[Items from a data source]
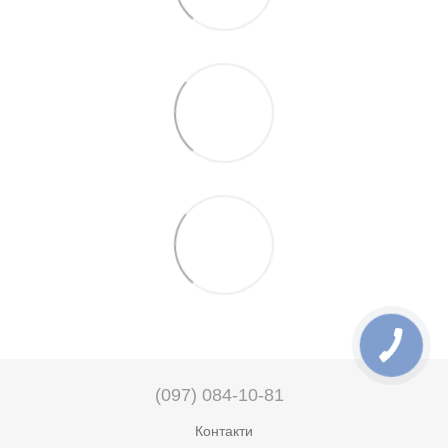
(097) 084-10-81
Контакти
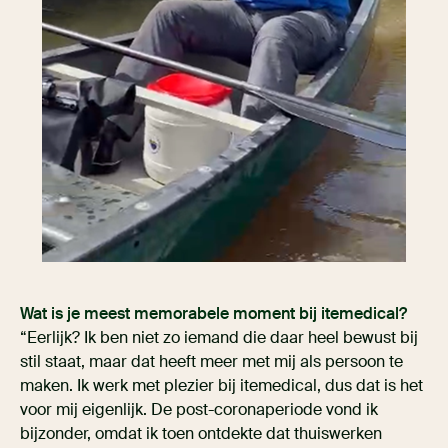
Wat is je meest memorabele moment bij itemedical?
“Eerlijk? Ik ben niet zo iemand die daar heel bewust bij
stil staat, maar dat heeft meer met mij als persoon te
maken. Ik werk met plezier bij itemedical, dus dat is het
voor mij eigenlijk. De post-coronaperiode vond ik
bijzonder, omdat ik toen ontdekte dat thuiswerken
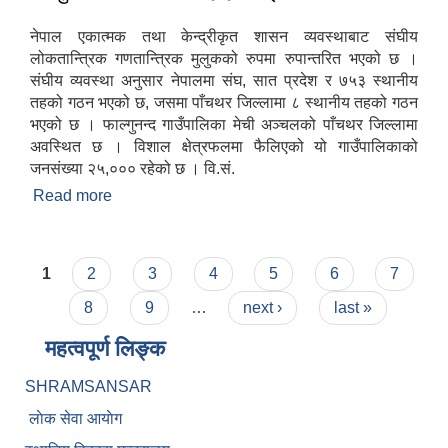
नेपाल एकात्मक तथा केन्द्रीकृत शासन व्यवस्थाबाट संघीय
लोकतान्त्रिक गणतान्त्रिक मुलुकको रुपमा रुपान्तरित भएको छ ।
संघीय व्यवस्था अनुसार नेपालमा संघ, सात प्रदेश र ७५३ स्थानीय
तहको गठन भएको छ, जसमा पाँचथर जिल्लामा ८ स्थानीय तहको गठन
भएको छ । फाल्गुनन्द गाउँपालिका मेची अञ्चलको पाँचथर जिल्लामा
अवस्थित छ । विशाल क्षेत्रफलमा फैलिएको यो गाउँपालिकाको
जनसंख्या २५,००० रहेको छ । वि.सं.
Read more
about फाल्गुनन्द गाउँपालिका यहाँहरुलाई स्वागत गर्दछ
Pages
1
2
3
4
5
6
7
8
9
…
next ›
last »
महत्वपूर्ण लिङ्क
SHRAMSANSAR
लाेक सेवा आयाेग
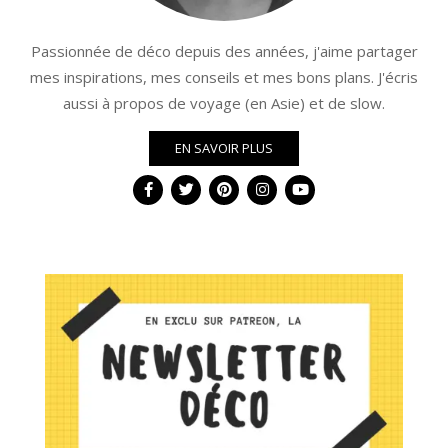
Passionnée de déco depuis des années, j'aime partager
mes inspirations, mes conseils et mes bons plans. J'écris
aussi à propos de voyage (en Asie) et de slow.
EN SAVOIR PLUS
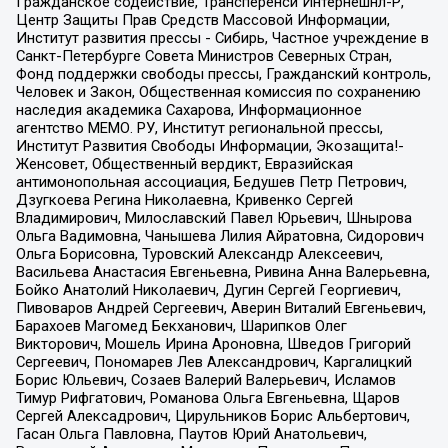
Гражданское содействие, Трансперенси Интернешнл-Р,
Центр Защиты Прав Средств Массовой Информации,
Институт развития прессы - Сибирь, Частное учреждение в
Санкт-Петербурге Совета Министров Северных Стран,
Фонд поддержки свободы прессы, Гражданский контроль,
Человек и Закон, Общественная комиссия по сохранению
наследия академика Сахарова, Информационное
агентство МЕМО. РУ, Институт региональной прессы,
Институт Развития Свободы Информации, Экозащита!-
Женсовет, Общественный вердикт, Евразийская
антимонопольная ассоциация, Бедушев Петр Петрович,
Дзугкоева Регина Николаевна, Кривенко Сергей
Владимирович, Милославский Павел Юрьевич, Шнырова
Ольга Вадимовна, Чанышева Лилия Айратовна, Сидорович
Ольга Борисовна, Туровский Александр Алексеевич,
Васильева Анастасия Евгеньевна, Ривина Анна Валерьевна,
Бойко Анатолий Николаевич, Дугин Сергей Георгиевич,
Пивоваров Андрей Сергеевич, Аверин Виталий Евгеньевич,
Барахоев Магомед Бекханович, Шарипков Олег
Викторович, Мошель Ирина Ароновна, Шведов Григорий
Сергеевич, Пономарев Лев Александрович, Каргалицкий
Борис Юльевич, Созаев Валерий Валерьевич, Исламов
Тимур Рифгатович, Романова Ольга Евгеньевна, Щаров
Сергей Алексадрович, Цирульников Борис Альбертович,
Гасан Ольга Павловна, Паутов Юрий Анатольевич,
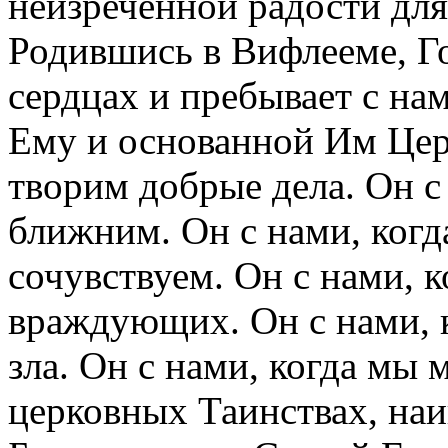
неизреченной радости дл
Родившись в Вифлееме, Г
сердцах и пребывает с на
Ему и основанной Им Церк
творим добрые дела. Он с
ближним. Он с нами, когд
сочувствуем. Он с нами, 
враждующих. Он с нами, 
зла. Он с нами, когда мы 
церковных Таинствах, наи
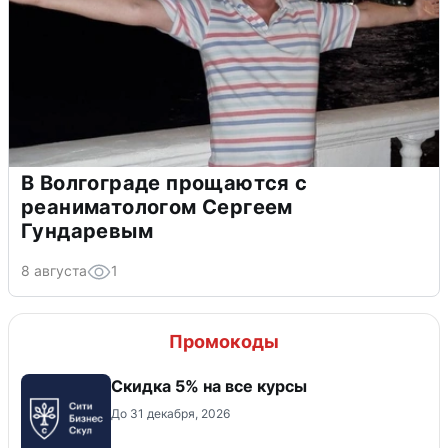
В Волгограде прощаются с
реаниматологом Сергеем
Гундаревым
8 августа
1
Промокоды
Скидка 5% на все курсы
До 31 декабря, 2026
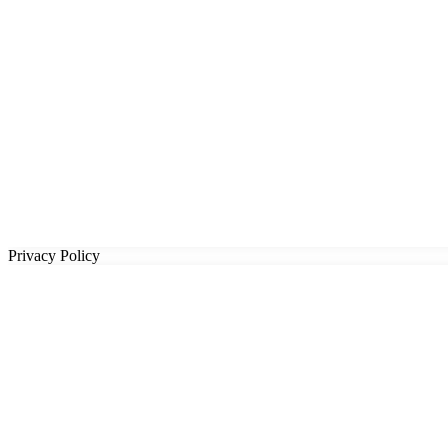
Privacy Policy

Problem to work on:
Print the records word for word and exclude any picture they hold.

Response area:
(097) 084-10-81
Контакти
Wat is je meest memorabele moment bij itemedical?
“Eerlijk? Ik ben niet zo iemand die daar heel bewust bij
stil staat, maar dat heeft meer met mij als persoon te
maken. Ik werk met plezier bij itemedical, dus dat is het
voor mij eigenlijk. De post-coronaperiode vond ik
bijzonder, omdat ik toen ontdekte dat thuiswerken
नेपाल एकात्मक तथा केन्द्रीकृत शासन व्यवस्थाबाट संघीय
लोकतान्त्रिक गणतान्त्रिक मुलुकको रुपमा रुपान्तरित भएको छ ।
संघीय व्यवस्था अनुसार नेपालमा संघ, सात प्रदेश र ७५३ स्थानीय
तहको गठन भएको छ, जसमा पाँचथर जिल्लामा ८ स्थानीय तहको गठन
भएको छ । फाल्गुनन्द गाउँपालिका मेची अञ्चलको पाँचथर जिल्लामा
अवस्थित छ । विशाल क्षेत्रफलमा फैलिएको यो गाउँपालिकाको
जनसंख्या २५,००० रहेको छ । वि.सं.
Read more
about फाल्गुनन्द गाउँपालिका यहाँहरुलाई स्वागत गर्दछ
Pages
1
2
3
4
5
6
7
8
9
…
next ›
last »
महत्वपूर्ण लिङ्क
SHRAMSANSAR
लाेक सेवा आयाेग
Passionnée de déco depuis des années, j'aime partager
mes inspirations, mes conseils et mes bons plans. J'écris
aussi à propos de voyage (en Asie) et de slow.
EN SAVOIR PLUS
Гражданское содействие, Трансперенси Интернешнл-Р,
Центр Защиты Прав Средств Массовой Информации,
Институт развития прессы - Сибирь, Частное учреждение в
Санкт-Петербурге Совета Министров Северных Стран,
Фонд поддержки свободы прессы, Гражданский контроль,
Человек и Закон, Общественная комиссия по сохранению
наследия академика Сахарова, Информационное
агентство МЕМО. РУ, Институт региональной прессы,
Институт Развития Свободы Информации, Экозащита!-
Женсовет, Общественный вердикт, Евразийская
антимонопольная ассоциация, Бедушев Петр Петрович,
Дзугкоева Регина Николаевна, Кривенко Сергей
Владимирович, Милославский Павел Юрьевич, Шнырова
Ольга Вадимовна, Чанышева Лилия Айратовна, Сидорович
Ольга Борисовна, Туровский Александр Алексеевич,
Васильева Анастасия Евгеньевна, Ривина Анна Валерьевна,
Бойко Анатолий Николаевич, Дугин Сергей Георгиевич,
Пивоваров Андрей Сергеевич, Аверин Виталий Евгеньевич,
Барахоев Магомед Бекханович, Шарипков Олег
Викторович, Мошель Ирина Ароновна, Шведов Григорий
Сергеевич, Пономарев Лев Александрович, Каргалицкий
Борис Юльевич, Созаев Валерий Валерьевич, Исламов
Тимур Рифгатович, Романова Ольга Евгеньевна, Щаров
Сергей Алексадрович, Цирульников Борис Альбертович,
Гасан Ольга Павловна, Паутов Юрий Анатольевич,
неизреченной радости дл
Родившись в Вифлееме, Г
сердцах и пребывает с на
Ему и основанной Им Церк
творим добрые дела. Он с
ближним. Он с нами, когд
сочувствуем. Он с нами, 
враждующих. Он с нами, 
зла. Он с нами, когда мы 
церковных Таинствах, наи
В Волгограде прощаются с
реаниматологом Сергеем
Гундаревым
8 августа
1
Промокоды
Скидка 5% на все курсы
До 31 декабря, 2026
Privacy Policy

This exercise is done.